#### RECORDS FOR THIS EXERCISE

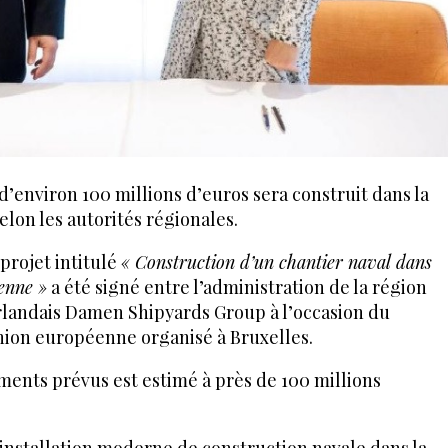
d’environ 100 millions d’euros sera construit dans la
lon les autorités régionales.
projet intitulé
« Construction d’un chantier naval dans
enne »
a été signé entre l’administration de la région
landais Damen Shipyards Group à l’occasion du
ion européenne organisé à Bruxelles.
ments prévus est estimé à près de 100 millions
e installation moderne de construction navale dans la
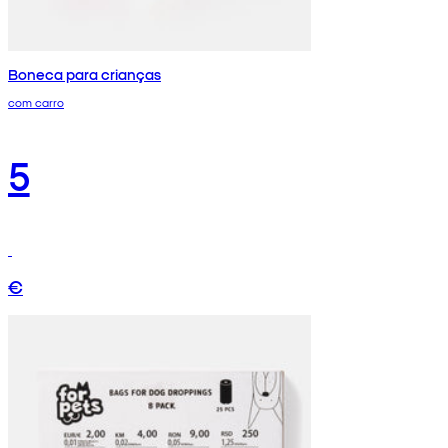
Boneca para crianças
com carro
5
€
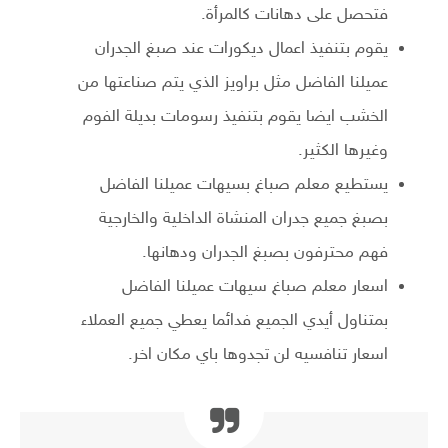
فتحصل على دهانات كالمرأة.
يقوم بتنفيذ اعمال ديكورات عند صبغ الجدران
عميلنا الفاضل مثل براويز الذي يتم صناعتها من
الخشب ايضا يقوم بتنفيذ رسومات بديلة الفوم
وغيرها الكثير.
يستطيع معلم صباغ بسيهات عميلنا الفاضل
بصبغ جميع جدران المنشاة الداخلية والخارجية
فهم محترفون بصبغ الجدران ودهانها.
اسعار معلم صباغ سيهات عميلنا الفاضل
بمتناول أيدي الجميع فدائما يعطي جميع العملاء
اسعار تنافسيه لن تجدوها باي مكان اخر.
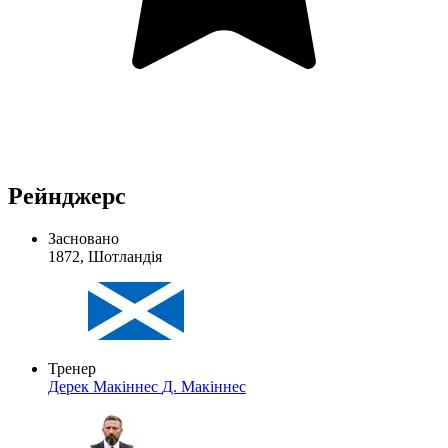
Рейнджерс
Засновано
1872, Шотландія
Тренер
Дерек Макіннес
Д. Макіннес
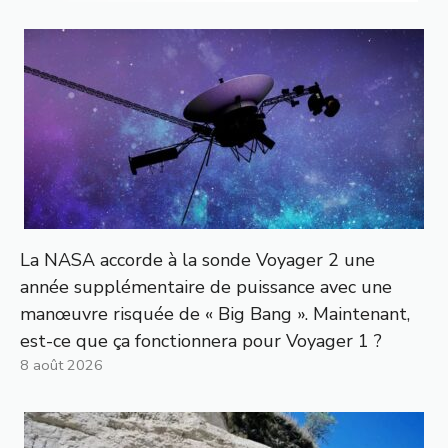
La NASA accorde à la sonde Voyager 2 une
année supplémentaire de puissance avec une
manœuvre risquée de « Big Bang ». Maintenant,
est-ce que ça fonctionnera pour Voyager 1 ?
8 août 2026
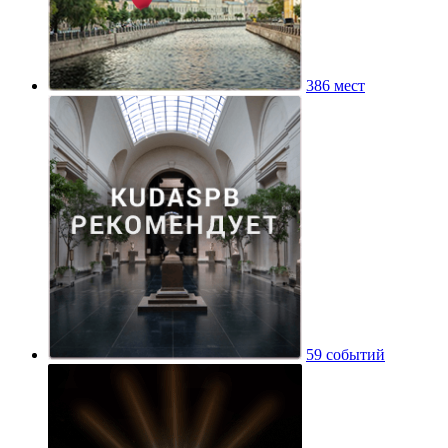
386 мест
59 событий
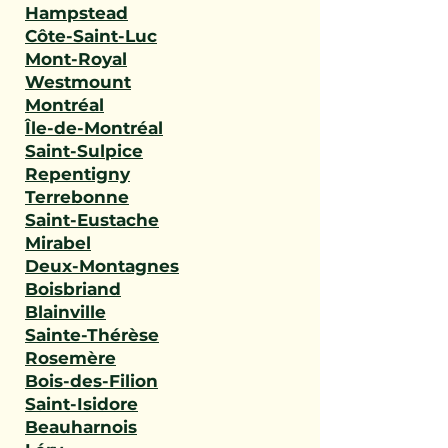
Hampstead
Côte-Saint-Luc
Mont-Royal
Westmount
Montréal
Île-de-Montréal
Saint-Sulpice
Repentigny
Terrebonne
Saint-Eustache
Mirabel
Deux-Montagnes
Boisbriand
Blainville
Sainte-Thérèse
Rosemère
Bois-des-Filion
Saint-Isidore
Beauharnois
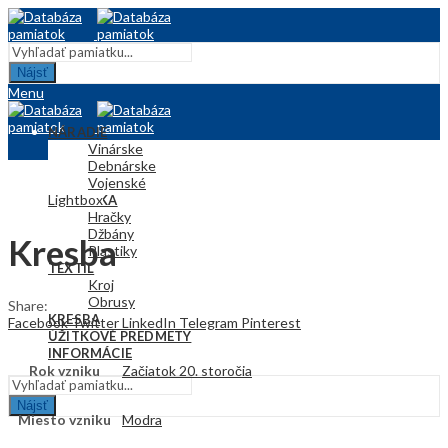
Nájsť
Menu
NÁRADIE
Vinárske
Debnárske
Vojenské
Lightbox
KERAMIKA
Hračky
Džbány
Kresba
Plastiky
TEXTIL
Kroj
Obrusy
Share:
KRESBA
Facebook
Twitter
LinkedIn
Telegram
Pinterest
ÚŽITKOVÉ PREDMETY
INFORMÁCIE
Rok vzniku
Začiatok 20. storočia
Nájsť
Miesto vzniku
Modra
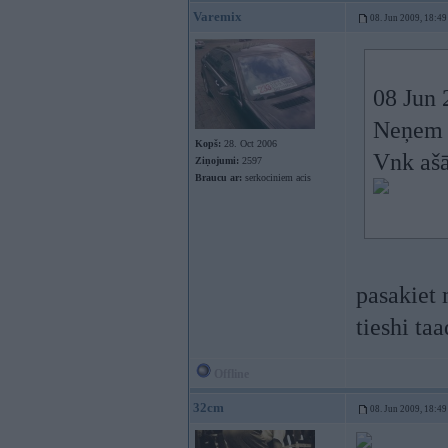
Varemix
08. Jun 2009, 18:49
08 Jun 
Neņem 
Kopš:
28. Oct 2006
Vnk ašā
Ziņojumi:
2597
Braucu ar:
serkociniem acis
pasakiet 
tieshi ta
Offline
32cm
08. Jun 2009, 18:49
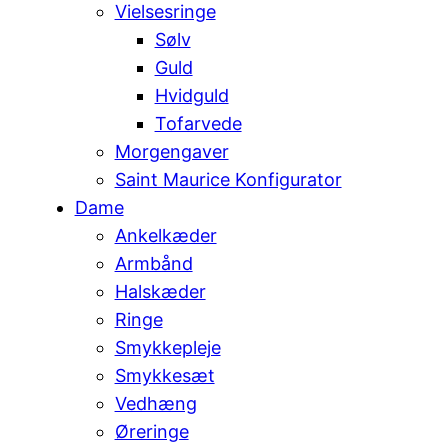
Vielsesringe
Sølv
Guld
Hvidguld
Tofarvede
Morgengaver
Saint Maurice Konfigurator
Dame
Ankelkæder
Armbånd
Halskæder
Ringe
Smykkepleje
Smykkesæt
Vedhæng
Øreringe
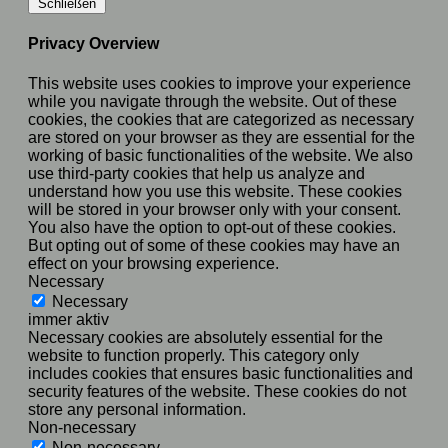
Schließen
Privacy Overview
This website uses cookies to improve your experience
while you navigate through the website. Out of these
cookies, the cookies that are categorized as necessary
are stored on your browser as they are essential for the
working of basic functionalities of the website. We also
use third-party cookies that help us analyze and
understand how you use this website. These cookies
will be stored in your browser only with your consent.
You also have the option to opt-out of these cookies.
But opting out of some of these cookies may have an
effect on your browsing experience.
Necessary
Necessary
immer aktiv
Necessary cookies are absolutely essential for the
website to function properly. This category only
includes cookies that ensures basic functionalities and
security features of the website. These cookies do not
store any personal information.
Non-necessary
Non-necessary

#### WORK INSTRUCTION
What you return must match the lines above from the one with "e installation moderne" through the one with "Necessary cookies are" exactly, with both ends included and the pictures excluded.

#### ANSWER SPACE
e installation moderne de construction navale dans la
Boneca para crianças
com carro
5
€
فتحصل على دهانات كالمرأة.
يقوم بتنفيذ اعمال ديكورات عند صبغ الجدران
عميلنا الفاضل مثل براويز الذي يتم صناعتها من
الخشب ايضا يقوم بتنفيذ رسومات بديلة الفوم
وغيرها الكثير.
يستطيع معلم صباغ بسيهات عميلنا الفاضل
بصبغ جميع جدران المنشاة الداخلية والخارجية
فهم محترفون بصبغ الجدران ودهانها.
اسعار معلم صباغ سيهات عميلنا الفاضل
بمتناول أيدي الجميع فدائما يعطي جميع العملاء
اسعار تنافسيه لن تجدوها باي مكان اخر.
Рейнджерс
Засновано
1872, Шотландія
Тренер
Дерек Макіннес
Д. Макіннес
La NASA accorde à la sonde Voyager 2 une
année supplémentaire de puissance avec une
manœuvre risquée de « Big Bang ». Maintenant,
est-ce que ça fonctionnera pour Voyager 1 ?
8 août 2026
386 мест
59 событий
Hampstead
Côte-Saint-Luc
Mont-Royal
Westmount
Montréal
Île-de-Montréal
Saint-Sulpice
Repentigny
Terrebonne
Saint-Eustache
Mirabel
Deux-Montagnes
Boisbriand
Blainville
Sainte-Thérèse
Rosemère
Bois-des-Filion
Saint-Isidore
Beauharnois
Nájsť
Menu
NÁRADIE
Vinárske
Debnárske
Vojenské
Lightbox
KERAMIKA
Hračky
Džbány
Kresba
Plastiky
TEXTIL
Kroj
Obrusy
Share:
KRESBA
Facebook
Twitter
LinkedIn
Telegram
Pinterest
ÚŽITKOVÉ PREDMETY
INFORMÁCIE
Rok vzniku
Začiatok 20. storočia
Nájsť
Miesto vzniku
Modra
Varemix
08. Jun 2009, 18:49
08 Jun 
Neņem 
Kopš:
28. Oct 2006
Vnk ašā
Ziņojumi:
2597
Braucu ar:
serkociniem acis
pasakiet 
tieshi ta
Offline
32cm
08. Jun 2009, 18:49
Vielsesringe
Sølv
Guld
Hvidguld
Tofarvede
Morgengaver
Saint Maurice Konfigurator
Dame
Ankelkæder
Armbånd
Halskæder
Ringe
Smykkepleje
Smykkesæt
Vedhæng
Øreringe
Schließen
Privacy Overview
This website uses cookies to improve your experience
while you navigate through the website. Out of these
cookies, the cookies that are categorized as necessary
are stored on your browser as they are essential for the
working of basic functionalities of the website. We also
use third-party cookies that help us analyze and
understand how you use this website. These cookies
will be stored in your browser only with your consent.
You also have the option to opt-out of these cookies.
But opting out of some of these cookies may have an
effect on your browsing experience.
Necessary
Necessary
immer aktiv
Necessary cookies are absolutely essential for the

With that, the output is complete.